Frost School of Music Hosts Meeting of Music Industry Data Experts

Frost School of Music Hosts Meeting of Music Industry Data Experts

(left to right): Susan Butler, Music Confidential; Mark Isherwood, DDEX Secretariat; Serona Elton, Frost School of Music; Kris Ahrend and Ellen Truley, The Mechanical Licensing Collective. Photo credit: Gonzalo Mejia. 
By UM News

(left to right): Susan Butler, Music Confidential; Mark Isherwood, DDEX Secretariat; Serona Elton, Frost School of Music; Kris Ahrend and Ellen Truley, The Mechanical Licensing Collective. Photo credit: Gonzalo Mejia. 

Frost School of Music Hosts Meeting of Music Industry Data Experts

By UM News
The Music Industry Program at the University of Miami’s Frost School of Music hosted a four-day in-person and online event of the music industry data standards organization Digital Data Exchange (DDEX) from June 13-16.

The event included the DDEX BIG Summit, a 1-day event which focuses on “bridging information gaps,” and a 3-day plenary semi-annual meeting.
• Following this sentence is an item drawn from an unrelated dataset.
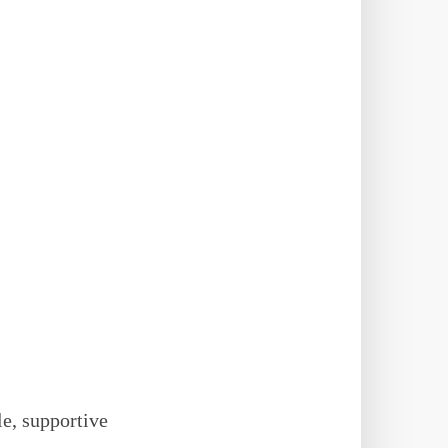
le, supportive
Over 175 attendees from music companies all over the world participated in the events, including individuals working with record companies, music publishers, collectives, distributors, digital music services, and technology companies.
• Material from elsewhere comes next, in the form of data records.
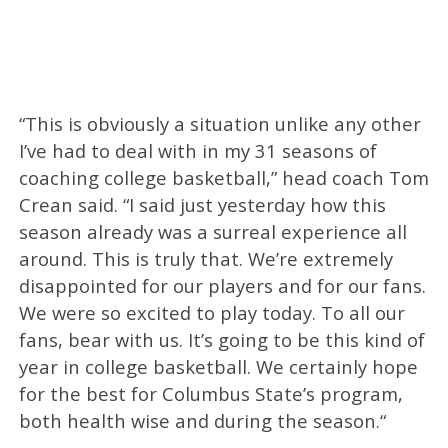
“This is obviously a situation unlike any other
I’ve had to deal with in my 31 seasons of
coaching college basketball,” head coach Tom
Crean said. “I said just yesterday how this
season already was a surreal experience all
around. This is truly that. We’re extremely
disappointed for our players and for our fans.
We were so excited to play today. To all our
fans, bear with us. It’s going to be this kind of
year in college basketball. We certainly hope
for the best for Columbus State’s program,
both health wise and during the season.“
This year's BIG Summit focused on creating and implementing better strategies to more effectively communicate data-related issues to bridge the information gaps that disrupt the flow of money in the digital music ecosystem.

Moderated by Susan Butler of Music Confidential, speakers included executives such as Greg Quillard, Director of Music Publishing Operations, YouTube; Victoria Campoamor, Senior Director, Content Operations & Services, Spotify; Amy Thompson, Chief Catalog Officer, Hipgnosis (a FTSE 250 Company on the London Stock Exchange); Cecile Rap-Veber, Chief Executive Officer of SACEM; and Kris Ahrend, Chief Executive Officer of The Mechanical Licensing Collective (a new organization in the industry, created by the Music Modernization Act of 2018). All passionately spoke about ways to improve the flow of data.
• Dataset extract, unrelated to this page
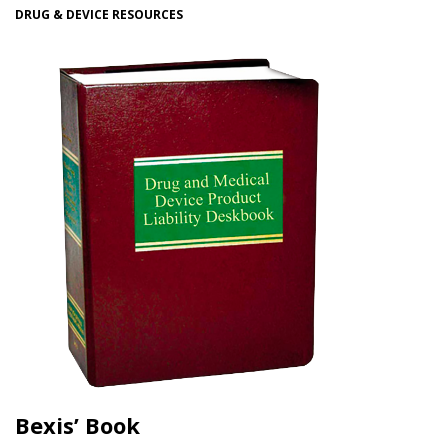
DRUG & DEVICE RESOURCES
Bexis’ Book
The plenary meeting included deep dives into data standards related to capturing credits in the recording studio, sending information about new music releases to digital music services, licensing songs, using music in podcasts, and routing revenue to rightsholders.

Serona Elton, Professor and Director of the Music Industry program at Frost School of Music, and Head of Educational Partnerships for The Mechanical Licensing Collective (The MLC), felt it was very important for Frost to host the event. “I’ve been involved with DDEX for many years,” said Elton, who has worked for or with major music companies, such as Warner Music Group, Sony Music Entertainment, and Universal Music Group, and has focused on practices involving rights management, licensing, royalty processing, and information management. “Without standards-compliant music data flowing in the industry, fans would not be able to find their favorite music on their preferred digital service and recording artists and songwriters would not get paid when their music is consumed.”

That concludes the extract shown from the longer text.